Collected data

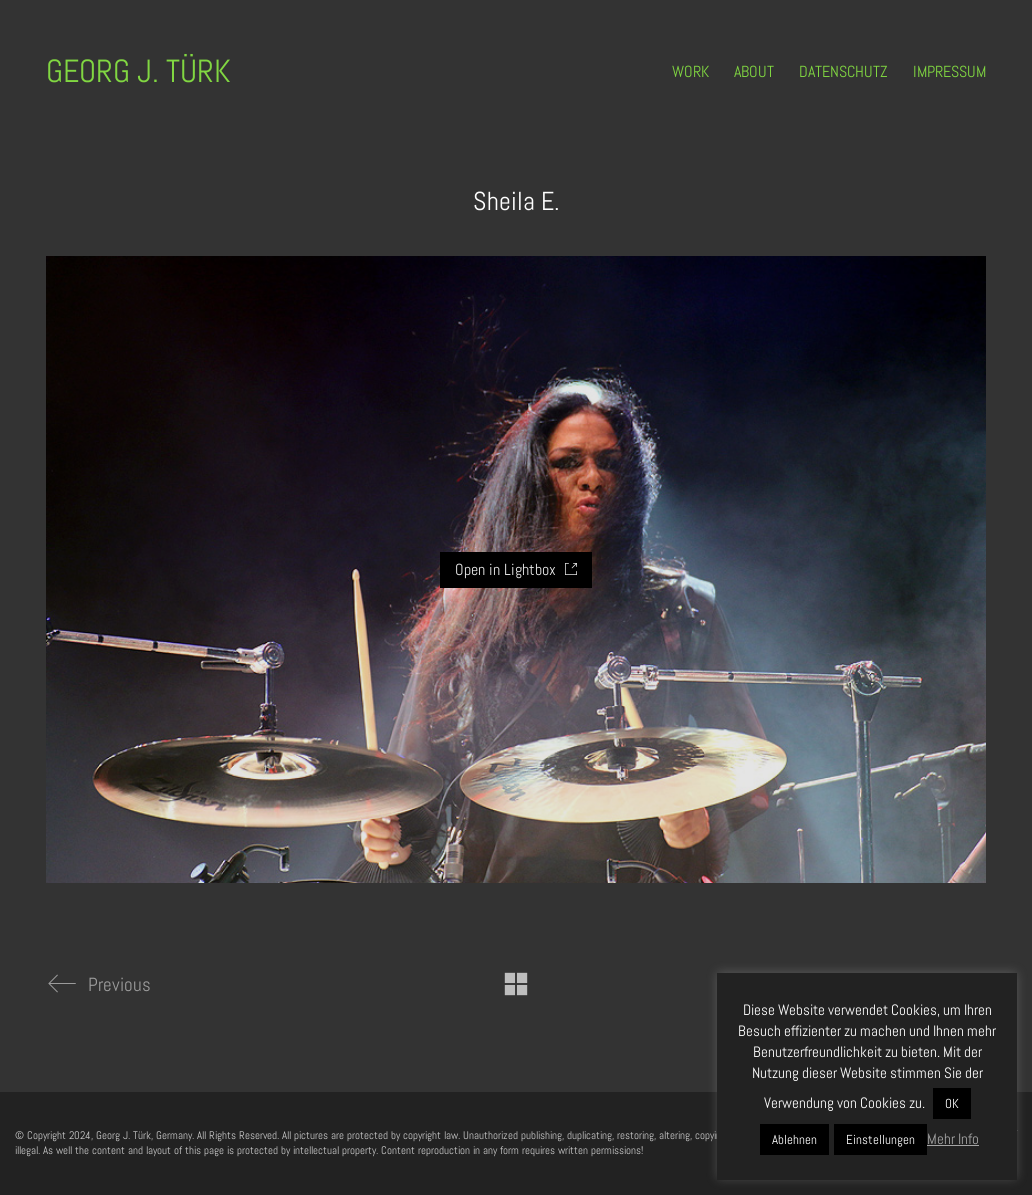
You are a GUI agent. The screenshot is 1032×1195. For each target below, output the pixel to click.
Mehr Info (953, 1138)
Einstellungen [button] (880, 1139)
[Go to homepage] (138, 71)
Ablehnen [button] (794, 1139)
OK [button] (952, 1103)
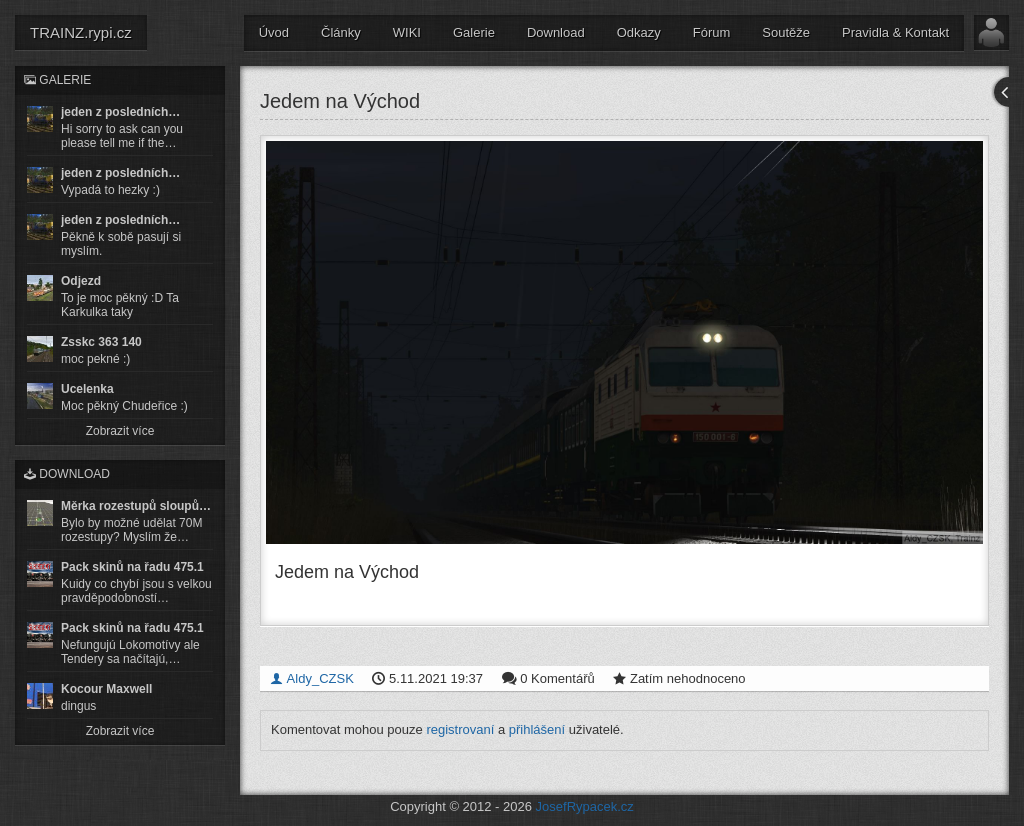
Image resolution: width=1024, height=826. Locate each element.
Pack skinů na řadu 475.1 (132, 567)
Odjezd (81, 281)
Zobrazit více (120, 431)
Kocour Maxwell (106, 689)
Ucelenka (87, 389)
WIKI (407, 32)
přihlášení (537, 729)
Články (341, 32)
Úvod (274, 32)
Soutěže (786, 32)
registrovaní (460, 729)
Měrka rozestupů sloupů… (136, 506)
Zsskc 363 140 (101, 342)
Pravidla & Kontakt (895, 32)
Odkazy (639, 32)
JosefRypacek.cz (585, 806)
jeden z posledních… (120, 112)
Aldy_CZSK (312, 678)
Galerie (474, 32)
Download (556, 32)
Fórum (712, 32)
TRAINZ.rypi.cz (81, 32)
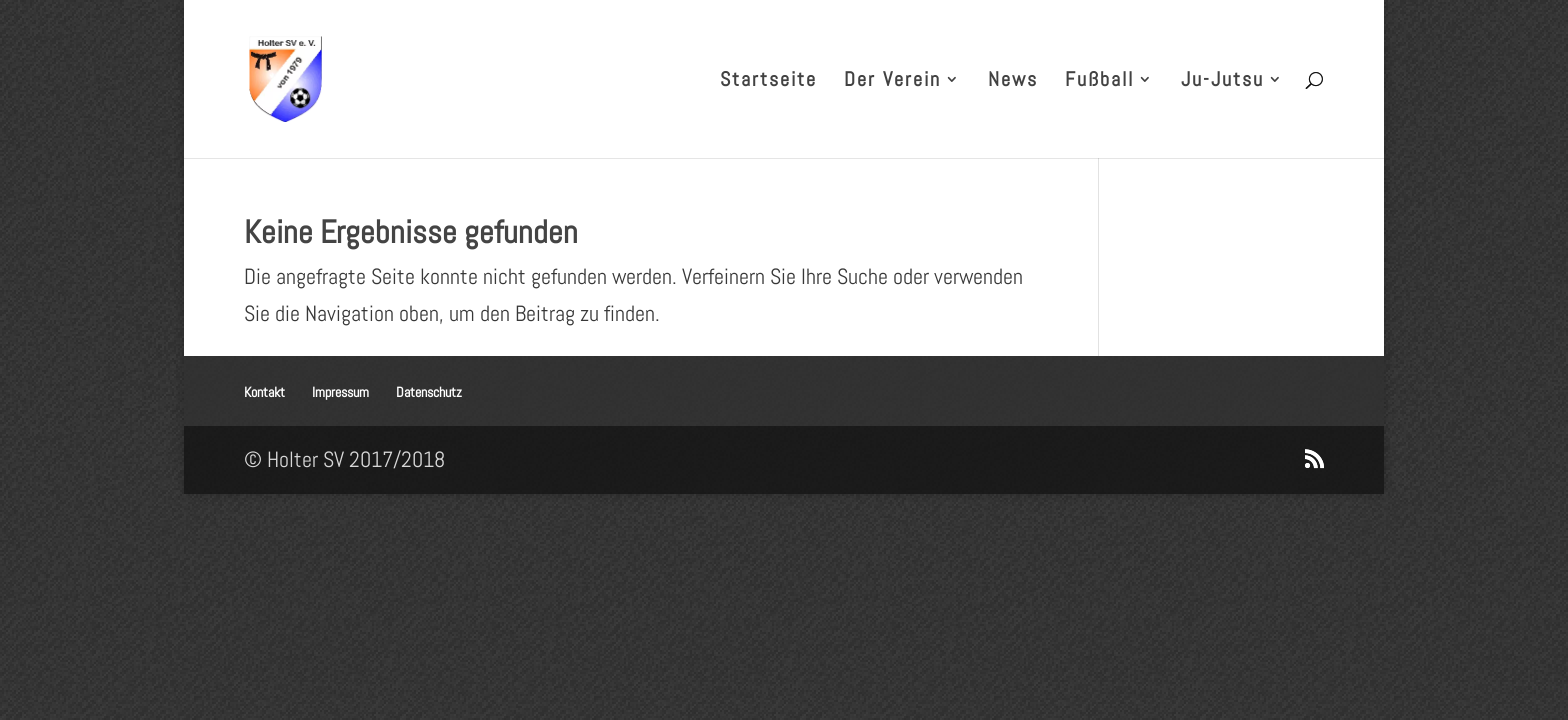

■ DESCRIPTION OF THE TASK ■
None of the pictures should appear; the rest of the entries must be reproduced exactly.

■ REPLY TO THE EXERCISE ■
You are a GUI agent. The screenshot is 1032×1195. For each target below, output the pixel to click.
Mehr Info (953, 1138)
Einstellungen [button] (880, 1139)
[Go to homepage] (138, 71)
Ablehnen [button] (794, 1139)
OK [button] (952, 1103)
Image resolution: width=1024, height=826. Locate each element.
Pack skinů na řadu 475.1 (132, 567)
Odjezd (81, 281)
Zobrazit více (120, 431)
Kocour Maxwell (106, 689)
Ucelenka (87, 389)
WIKI (407, 32)
přihlášení (537, 729)
Články (341, 32)
Úvod (274, 32)
Soutěže (786, 32)
registrovaní (460, 729)
Měrka rozestupů sloupů… (136, 506)
Zsskc 363 140 (101, 342)
Pravidla & Kontakt (895, 32)
Odkazy (639, 32)
JosefRypacek.cz (585, 806)
jeden z posledních… (120, 112)
Aldy_CZSK (312, 678)
Galerie (474, 32)
Download (556, 32)
Fórum (712, 32)
TRAINZ.rypi.cz (81, 32)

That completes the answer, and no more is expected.